LAN Manager authentication level

Normally Windows 2000 and later authenticates users over the network using Kerberos but Windows will automatically fall back to the older, legacy NTLM authentication protocol whenever Kerberos fails including when:

User is logging on with a local SAM account instead of a domain account
The client and server are not in the same forest or not in forests connected by a cross-forest trust
One of the computers is pre-Windows 2000
NTLM is a challenge/response protocol where in the authenticating server or domain controller issues a challenge which the client authenticates using the password hash as a key. NTLM has been repeatedly patched over the years to address security vulnerabilities. The oldest Windows systems can only send back the LM response originally developed in the 80s for LanManager. With NT Microsoft developed a stronger hash and response mechanism called NTLM but continued supporting LM. Vulnerabilities were found in NTLM prompting NTLMv2. For more information on NTLM see “Network security: Do not store LAN Manager hash value on next password change”.
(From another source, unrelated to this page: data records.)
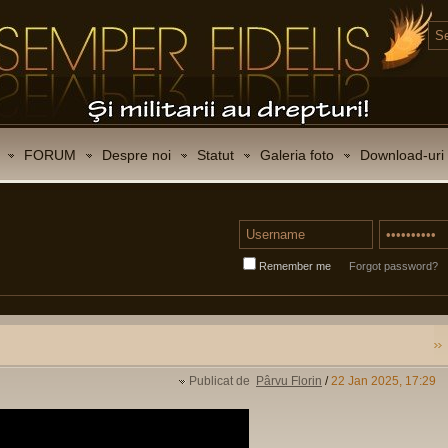
FORUM
Despre noi
Statut
Galeria foto
Download-uri
Remember me
Forgot password?
Publicat de
Pârvu Florin
/
22 Jan 2025, 17:29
These patches affect connectivity to/from older versions of Windows and this setting allows you to tweak NTLM on this computer to be strict and less compatible with older systems or more compatible but less secure. Note that the values for this setting impact how the computer handles NTLM authentication both as a client and as the authenticating server. Microsoft documentation describes how this setting affects domain controllers but the correction terminology would be authenticating server since this setting impacts both domain controllers (when authenticating a domain account) and workstations and member servers (when authenticating a local SAM account). To control how Active Directory will handle NTLM configure this setting on your domain controllers using the Default Domain Controllers Policy GPO. To control how a workstation or member server will handle NTLM when authenticating local SAM accounts or – more often – when functioning as an NTLM client, configure this setting in an applicable group policy object that is applied to the desired computers.

NTLMv2 Session Security

Another issue impacted by this policy is NTLMv2 Session Security. Session security is a feature of the NTLN SSPI that allows applications to encrypt and/or sign communication between client and server after initial authentication is complete. Session keys are not used during the actual authentication sequence, but when an application requests security by calling the EncryptMessage or SignMessage APIs. NTLMv2 Session Security protects against certain man-in-the-middle attacks by improving how the session key is generated.

This setting has impact on 2 other settings “Network security: Minimum session security for NTLM SSP based (including secure RPC) clients” and “Network security: Minimum session security for NTLM SSP based (including secure RPC) servers”. If you require NTLMv2 Session Security in either of those settings but this setting is configured as level 0 or 1 and NTLMv2 Session Security negotiation fails, all communication via the NTLM SSPI will fail as well.